Barfield announces Morrow Council resignation date

Morrow Mayor Pro Tempore Mason Barfield, in a move that was not completely unexpected, formally announced what will be his last day on the city’s governing body on Tuesday.

Barfield took a moment at the end of this week’s city council meeting to inform his colleagues on the council, and nearly two dozen Morrow residents and employees, that he plans to resign from his elected office on Oct. 26, the day after the council’s next meeting.

The councilman, who is also the athletic director at Clayton State University, already announced earlier, this year, his plans to retire and move to Hahira.

He submitted his formal letter of resignation from the council, to Morrow Mayor Jim Millirons, on Tuesday as well. Barfield had previously announced that Oct. 21, would be his final day as the head of Clayton State’s athletic programs.

“It has been a great honor for me to serve as a council member for almost five years,” said Barfield, who has served on the council since early 2007, as he read his letter aloud to the council. “I commend your leadership, and have learned a great deal from my peers on the council. Therefore, I am herewith submitting my resignation.”

Morrow City Manager Jeff Eady said city council members will likely waste no time in appointing a replacement for Barfield, who will be leaving two months before his current term expires. Eady said the council is expected to appoint Morrow resident, Larry W. Ferguson, 52, during a council meeting on Nov. 8 — which is also election day in the city — to serve the remainder of Barfield’s term.

Ferguson is a senior construction analyst for the federal government, who is running unopposed this year to fill Barfield’s council seat.

In his letter to Millirons, Barfield extended his praise beyond the city council, adding commendations to Morrow’s employees for their work, and said the city will retain a place in his heart.

“The experience, memories and friendships that have been made during my time on the city council will remain with me forever, and I wish to say, ‘Thank You,’ for all the wonderful and humbling opportunities that I have been involved with, and participated in,” Barfield wrote in the letter. “The city has a dedicated mayor and council, and it is supported by some of the most committed and professional staff anywhere.”

Barfield said, after the council meeting, that he is moving to Hahira, which is where he grew up, to be close to his elderly mother and two of his grandchildren.
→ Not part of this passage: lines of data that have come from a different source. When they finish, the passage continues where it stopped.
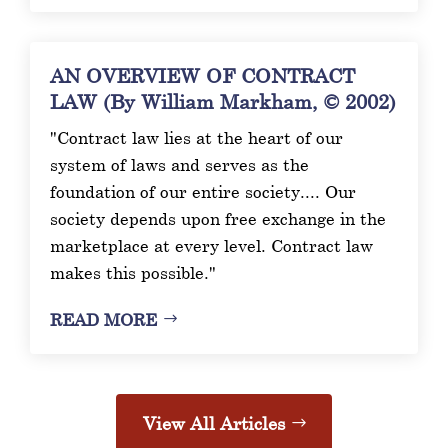
AN OVERVIEW OF CONTRACT
LAW (By William Markham, © 2002)
"Contract law lies at the heart of our
system of laws and serves as the
foundation of our entire society.... Our
society depends upon free exchange in the
marketplace at every level. Contract law
makes this possible."
READ MORE
View All Articles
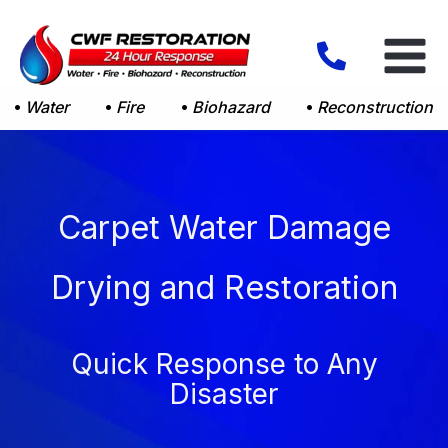
Skip
to
content
Water
Fire
Biohazard
Reconstruction
Carpet Water Damage
Drying and Restoration
Quick Response to Any
Disaster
He said he has worked in school athletics for 32 years, at the high school and college levels. He added that he will be working, on a part-time basis, for Valdosta State University’s athletic department, helping that school out where he can.

Barfield was not the first politician in his family, according to Morrow City Councilman Virlyn Slaton. His father, Hurram Mason Barfield, Jr. (the councilman is actually Hurram Mason Barfield, III), was a state representative in the Georgia General Assembly, from Hahira, in the late 1960’s, and early 1970’s.

“He’s [Councilman Barfield] a great individual, and he’s following in the footsteps of his father,” Slaton said.

Barfield said he worked as a page in the general assembly for a time, while his father was a state representative. He recounted how there was a board with lights next to each representative’s name, that would light up whenever a representative wanted the page to do something.

On one occasion, he said, he had to escort former State Sen. Julian Bond to the steps of the State Capitol building, to face a group of protesting teachers. “That was the most terrifying experience of my life,” Barfield said.

Millirons was not present at Tuesday’s meeting, to receive Barfield’s resignation letter, but the councilman’s colleagues praised him for his calm demeanor and approach to handling issues within the city.

“It will be a sad day for the city, because he has truly been an asset for us,” said Councilwoman Jeanell Bridges. “What I have learned from him is just his patience, and watching the way he processed things, and then always came up with a strong opinion on an issue. I’ve always admired that about him.”

Councilman Bob Huie added: “It’s going to be a big loss, not just for the city, but for the university as well .... He’s been a level head for us, and we’re going to miss him.”

Eady echoed Bridges’ and Huie’s sentiments, calling Barfield a “voice of reason” for the city. “He’s been very calming and resilient, and very down to earth in everything he does.”